« Crowley ! » la voix de Beelzebub fendit le bruit des étudiants en train de partir. « Attend un moment, si tu veux bien. »

Crowley attendit que les derniers étudiants aient disparu, puis haussa un sourcil pour montrer qu'il écoutait. « Professeur. » Il ne quitta pas sa chaise, concédant à Beelzebub l'avantage de la hauteur.

Beelzebub ferma la porte, les enfermant seuls dans la pièce et, les poings serrées, avança vers lui. « Répond : es-tu responsable de cette rumeur ? »

Crowley retroussa la lèvre, expira et offrit poliment à Beelzebub de s'asseoir d'un geste de la main. « Celle sur Gabriel ? Pas besoin. Les étudiants l'ont pondue tout seuls. »

Æl resta debout, pas de manière intimidante, mais pas loin. « Qu'as-tu fait exactement, Crowley ? Je veux des réponses. »

Crowley inclina la tête de manière à ne laisser aucun doute sur le fait qu'il læ regardait, et haussa une épaule avec une décontraction étudiée. « Ils ont dû m'entendre dire que mon mari est un ange. Ce qui est vrai, tu le sais. Jamais je n'ai mentionné Gabriel.

— Et c'est tout ?

— Ouaip, répondit Crowley en accentuant le 'p'. Je te garantie que je suis pas responsable de toutes les rumeurs du coin.

— Non, rétorqua-t-æl. Juste de la majorité. Tu as intérêt à nous en débarrasser, c'est compris ?

— Parfaitement. »

Beelzebub se tourna et sortit.

Crowley regarda la porte se fermer derrière æl et ajouta doucement : « Mais je vais le faire à ma manière. »

Son téléphone sonna alors et il le sortit. Warlock. « Ouais ?
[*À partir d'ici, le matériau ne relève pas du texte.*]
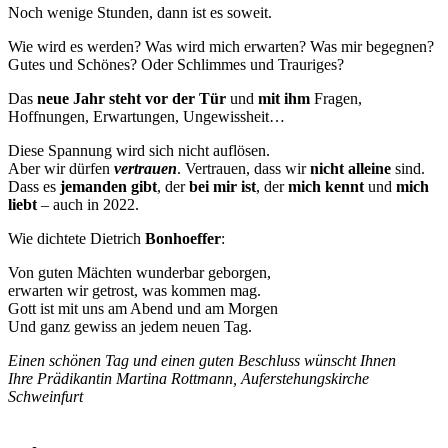
Noch wenige Stunden, dann ist es soweit.
Wie wird es werden? Was wird mich erwarten? Was mir begegnen?
Gutes und Schönes? Oder Schlimmes und Trauriges?
Das
neue Jahr steht vor der Tür
und
mit ihm
Fragen,
Hoffnungen, Erwartungen, Ungewissheit…
Diese Spannung wird sich nicht auflösen.
Aber wir dürfen
vertrauen
. Vertrauen, dass wir
nicht alleine
sind.
Dass es
jemanden gibt
, der
bei mir ist
, der
mich kennt
und
mich
liebt
– auch in 2022.
Wie dichtete Dietrich
Bonhoeffer
:
Von guten Mächten wunderbar geborgen,
erwarten wir getrost, was kommen mag.
Gott ist mit uns am Abend und am Morgen
Und ganz gewiss an jedem neuen Tag.
Einen schönen Tag und einen guten Beschluss wünscht Ihnen
Ihre Prädikantin Martina Rottmann, Auferstehungskirche
Schweinfurt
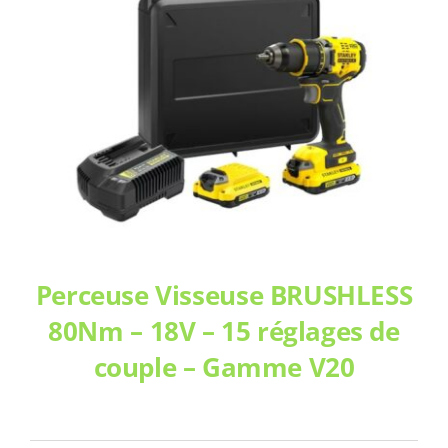
Perceuse Visseuse BRUSHLESS
80Nm – 18V – 15 réglages de
couple – Gamme V20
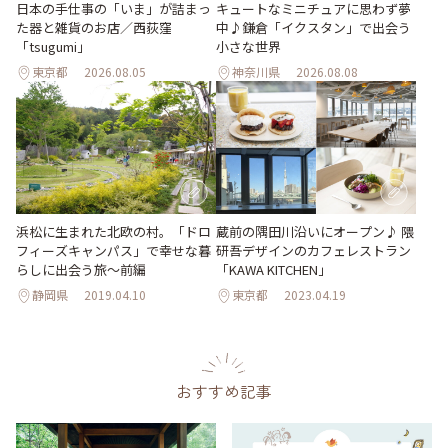
日本の手仕事の「いま」が詰まっ
キュートなミニチュアに思わず夢
た器と雑貨のお店／西荻窪
中♪鎌倉「イクスタン」で出会う
「tsugumi」
小さな世界
東京都
2026.08.05
神奈川県
2026.08.08
浜松に生まれた北欧の村。「ドロ
蔵前の隅田川沿いにオープン♪ 隈
フィーズキャンパス」で幸せな暮
研吾デザインのカフェレストラン
らしに出会う旅～前編
「KAWA KITCHEN」
静岡県
2019.04.10
東京都
2023.04.19
おすすめ記事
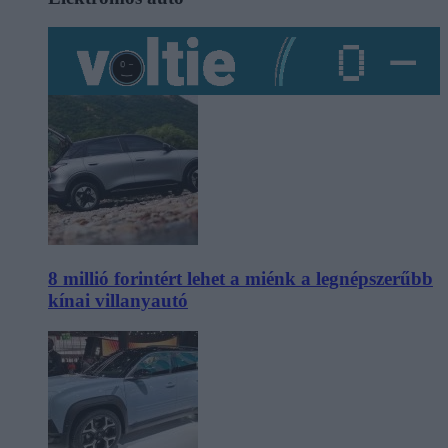
8 millió forintért lehet a miénk a legnépszerűbb
kínai villanyautó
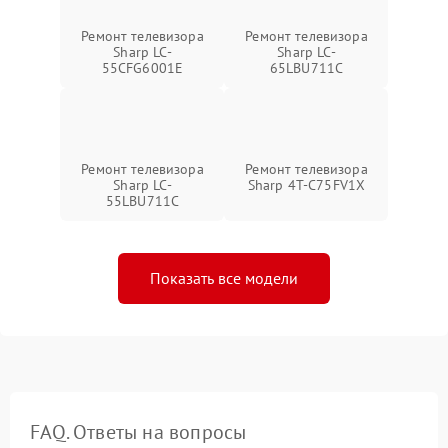
Ремонт телевизора
Ремонт телевизора
Sharp LC-
Sharp LC-
55CFG6001E
65LBU711C
Ремонт телевизора
Ремонт телевизора
Sharp LC-
Sharp 4T-C75FV1X
55LBU711C
Показать все модели
FAQ. Ответы на вопросы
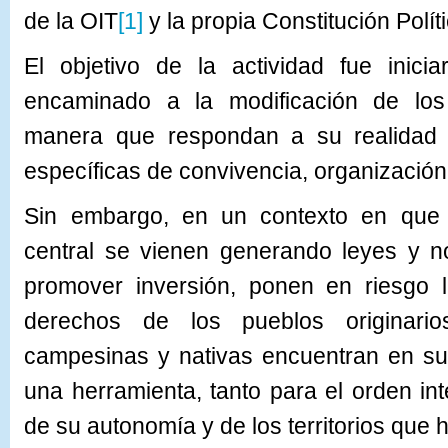
de la OIT
[1]
y la propia Constitución Polít
El objetivo de la actividad fue inici
encaminado a la modificación de los
manera que respondan a su realidad 
específicas de convivencia, organización
Sin embargo, en un contexto en que 
central se vienen generando leyes y n
promover inversión, ponen en riesgo l
derechos de los pueblos originario
campesinas y nativas encuentran en sus
una herramienta, tanto para el orden i
de su autonomía y de los territorios que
— Læ Professeur Fly a parlé des rumeurs au Professeur Gabriel… ils n'ont pas vraiment l'air d'apprécier.

— Je sais, soupira Crowley. Je viens juste d'avoir une conversation très… intéressante, avec læ Professeur Fly. Æl voulait que je fasse taire la rumeur, comme si c'était possible.

— Oh. » La voix de Warlock se fait plus basse encore et prend un ton désolé. « Je voulais te prévenir. J'imagine que c'est trop tard.
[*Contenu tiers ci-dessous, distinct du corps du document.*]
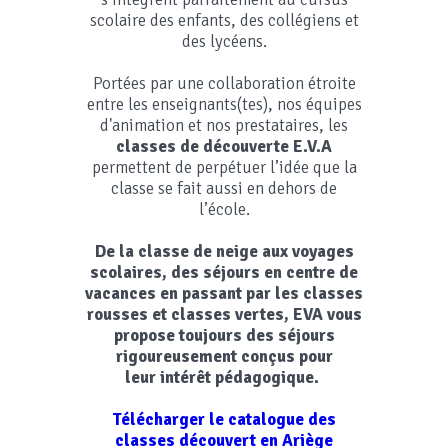
scolaire des enfants, des collégiens et
des lycéens.
Portées par une collaboration étroite
entre les enseignants(tes), nos équipes
d'animation et nos prestataires, les
classes de découverte E.V.A
permettent de perpétuer l’idée que la
classe se fait aussi en dehors de
l’école.
De la classe de neige aux voyages
scolaires, des séjours en centre de
vacances en passant par les classes
rousses et classes vertes, EVA vous
propose toujours des séjours
rigoureusement conçus pour
leur intérêt pédagogique.
Télécharger le catalogue des
classes découvert en Ariège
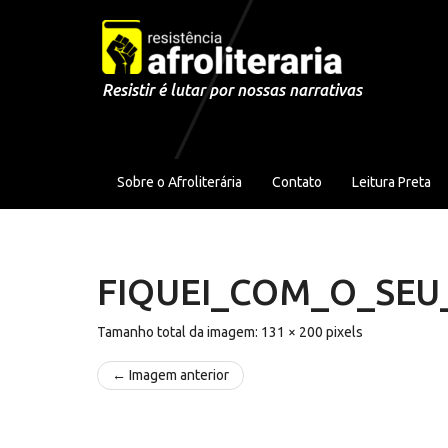
Pular para o conteúdo
Resistir é lutar por nossas narrativas
Sobre o Afroliterária
Contato
Leitura Preta
FIQUEI_COM_O_SEU
Tamanho total da imagem:
131
×
200
pixels
← Imagem anterior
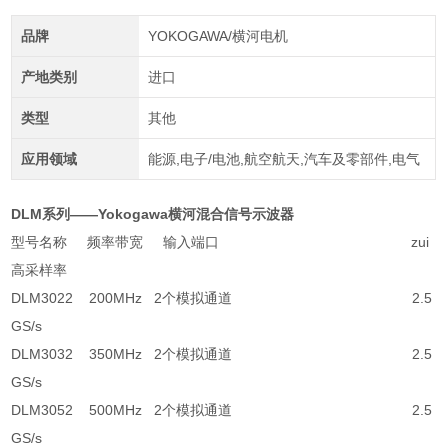
品牌
YOKOGAWA/横河电机
产地类别
进口
类型
其他
应用领域
能源,电子/电池,航空航天,汽车及零部件,电气
DLM系列——Yokogawa横河混合信号示波器
型号名称 频率带宽 输入端口 zui
高采样率
DLM3022 200MHz 2个模拟通道 2.5
GS/s
DLM3032 350MHz 2个模拟通道 2.5
GS/s
DLM3052 500MHz 2个模拟通道 2.5
GS/s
— Mais j'apprécie le geste, dit Crowley en déplaçant ses jambes et en laissant sa tête reposer contre le dossier de sa chaise. Autre chose ?

— Hum, ouais. Le professeur Gabriel a dit qu'il allait demander des comptes au Docteur Fell, et je n'arrive pas à le joindre. Son téléphone est éteint. »

Crowley ferme les yeux un long moment et ravale un grognement. Foutu Gabriel. Et pile quand les rumeurs devenaient amusantes. « Il l'éteint souvent pendant les cours. Je m'en occupe.

— D'acc, répondit Warlock avec un soulagement évident. Et merci. » Iel raccrocha avant que Crowley ait le temps de protester face à ce dernier mot.


Tout en réfléchissant, Crowley récupéra une bouteille d'eau et en prit une longue gorgée. Les rumeurs étaient une véritable Hydre de Lerne. Si on tente d'en éliminer une, elle revient deux fois plus forte. Il faut être prudent pour s'en débarrasser. Ne pas tenter de la faire taire, mais l'attaquer de façon détourner. Vous voulez en faire disparaître (en grande partie) une ? Alors il faut en offrir une autre aux colporteurs de rumeurs. Donnez-leur quelque chose de plus juteux encore à se mettre sous la dent, et les vieilles rumeurs mourront d'elles-mêmes. Plus ou moins. C'est un phénomène que Crowley comprenait suite à sa longue expérience, mais apparemment ni Gabriel ni Beelzebub ne comprenait le problème inhérent au fait d'essayer de s'en 'débarrasser'.

Alors, que pourraient-ils proposer qui ferait plus de bruit et se répandrait plus vite que la rumeur sur lui et Gabriel ? Il malaxa distraitement sa jambe puis soupira, se remémorant l'emploi du temps d'Aziraphale pour déterminer l'endroit où son époux avait le plus de chance de se trouver à l'heure actuelle.

Car aussi sûr que l'Enfer grouillait de démons, cela ne dérangera pas du tout Gabriel d'acculer et d'humilier Aziraphale en plein milieu d'un couloir. Et Crowley ne voyait aucune version de cette confrontation de laquelle Aziraphale ressortirait sans blessure mentale et émotionnelle. Gabriel Cause Toujours, Gabriel l'Emmerdeur, avait l'habitude d'en causer. Il se faisait la main sur lui depuis longtemps, et Aziraphale ne méritait pas, et ne mériterait jamais, que Gabriel affute sa langue sur lui une nouvelle fois.